PROBLEM REQUIREMENTS =>
The records that follow need to be output exactly as they are.

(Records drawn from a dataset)
========================================

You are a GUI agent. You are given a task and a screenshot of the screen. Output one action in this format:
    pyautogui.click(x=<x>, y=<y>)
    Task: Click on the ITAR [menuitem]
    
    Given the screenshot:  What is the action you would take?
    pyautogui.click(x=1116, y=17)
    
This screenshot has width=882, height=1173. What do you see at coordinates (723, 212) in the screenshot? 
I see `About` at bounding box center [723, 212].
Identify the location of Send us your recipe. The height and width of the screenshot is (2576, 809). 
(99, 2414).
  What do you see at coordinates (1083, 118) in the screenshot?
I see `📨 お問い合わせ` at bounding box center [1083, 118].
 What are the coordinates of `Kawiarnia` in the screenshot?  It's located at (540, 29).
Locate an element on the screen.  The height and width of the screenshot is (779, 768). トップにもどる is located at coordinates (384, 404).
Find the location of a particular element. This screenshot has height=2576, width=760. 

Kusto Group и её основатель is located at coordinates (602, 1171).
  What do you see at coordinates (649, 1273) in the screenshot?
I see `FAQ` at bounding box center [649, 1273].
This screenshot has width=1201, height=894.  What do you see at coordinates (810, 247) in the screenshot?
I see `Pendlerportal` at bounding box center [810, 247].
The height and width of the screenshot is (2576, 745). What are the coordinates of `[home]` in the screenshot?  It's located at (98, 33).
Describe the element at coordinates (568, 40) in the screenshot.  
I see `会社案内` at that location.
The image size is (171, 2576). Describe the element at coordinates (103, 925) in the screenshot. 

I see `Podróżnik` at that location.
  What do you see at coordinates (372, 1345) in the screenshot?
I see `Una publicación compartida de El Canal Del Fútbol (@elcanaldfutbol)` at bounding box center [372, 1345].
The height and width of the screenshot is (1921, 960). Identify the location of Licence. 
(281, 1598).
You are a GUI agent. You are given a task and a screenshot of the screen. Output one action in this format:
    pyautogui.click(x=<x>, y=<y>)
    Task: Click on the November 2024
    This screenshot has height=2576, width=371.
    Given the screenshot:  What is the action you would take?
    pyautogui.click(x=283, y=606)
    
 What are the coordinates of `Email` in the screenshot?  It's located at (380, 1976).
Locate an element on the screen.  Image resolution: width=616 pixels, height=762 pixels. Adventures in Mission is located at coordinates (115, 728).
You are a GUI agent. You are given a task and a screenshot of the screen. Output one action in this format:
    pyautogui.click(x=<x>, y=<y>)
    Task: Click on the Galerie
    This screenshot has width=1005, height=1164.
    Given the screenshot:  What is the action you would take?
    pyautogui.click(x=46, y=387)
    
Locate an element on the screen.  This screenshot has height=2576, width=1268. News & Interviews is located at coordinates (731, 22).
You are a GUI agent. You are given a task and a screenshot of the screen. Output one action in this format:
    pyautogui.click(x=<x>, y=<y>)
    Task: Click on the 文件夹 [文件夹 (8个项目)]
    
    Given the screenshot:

========================================

RESULT OF THE EXERCISE =>
You are a GUI agent. You are given a task and a screenshot of the screen. Output one action in this format:
    pyautogui.click(x=<x>, y=<y>)
    Task: Click on the ITAR [menuitem]
    
    Given the screenshot:  What is the action you would take?
    pyautogui.click(x=1116, y=17)
    
This screenshot has width=882, height=1173. What do you see at coordinates (723, 212) in the screenshot? 
I see `About` at bounding box center [723, 212].
Identify the location of Send us your recipe. The height and width of the screenshot is (2576, 809). 
(99, 2414).
  What do you see at coordinates (1083, 118) in the screenshot?
I see `📨 お問い合わせ` at bounding box center [1083, 118].
 What are the coordinates of `Kawiarnia` in the screenshot?  It's located at (540, 29).
Locate an element on the screen.  The height and width of the screenshot is (779, 768). トップにもどる is located at coordinates (384, 404).
Find the location of a particular element. This screenshot has height=2576, width=760. 

Kusto Group и её основатель is located at coordinates (602, 1171).
  What do you see at coordinates (649, 1273) in the screenshot?
I see `FAQ` at bounding box center [649, 1273].
This screenshot has width=1201, height=894.  What do you see at coordinates (810, 247) in the screenshot?
I see `Pendlerportal` at bounding box center [810, 247].
The height and width of the screenshot is (2576, 745). What are the coordinates of `[home]` in the screenshot?  It's located at (98, 33).
Describe the element at coordinates (568, 40) in the screenshot.  
I see `会社案内` at that location.
The image size is (171, 2576). Describe the element at coordinates (103, 925) in the screenshot. 

I see `Podróżnik` at that location.
  What do you see at coordinates (372, 1345) in the screenshot?
I see `Una publicación compartida de El Canal Del Fútbol (@elcanaldfutbol)` at bounding box center [372, 1345].
The height and width of the screenshot is (1921, 960). Identify the location of Licence. 
(281, 1598).
You are a GUI agent. You are given a task and a screenshot of the screen. Output one action in this format:
    pyautogui.click(x=<x>, y=<y>)
    Task: Click on the November 2024
    This screenshot has height=2576, width=371.
    Given the screenshot:  What is the action you would take?
    pyautogui.click(x=283, y=606)
    
 What are the coordinates of `Email` in the screenshot?  It's located at (380, 1976).
Locate an element on the screen.  Image resolution: width=616 pixels, height=762 pixels. Adventures in Mission is located at coordinates (115, 728).
You are a GUI agent. You are given a task and a screenshot of the screen. Output one action in this format:
    pyautogui.click(x=<x>, y=<y>)
    Task: Click on the Galerie
    This screenshot has width=1005, height=1164.
    Given the screenshot:  What is the action you would take?
    pyautogui.click(x=46, y=387)
    
Locate an element on the screen.  This screenshot has height=2576, width=1268. News & Interviews is located at coordinates (731, 22).
You are a GUI agent. You are given a task and a screenshot of the screen. Output one action in this format:
    pyautogui.click(x=<x>, y=<y>)
    Task: Click on the 文件夹 [文件夹 (8个项目)]
    
    Given the screenshot:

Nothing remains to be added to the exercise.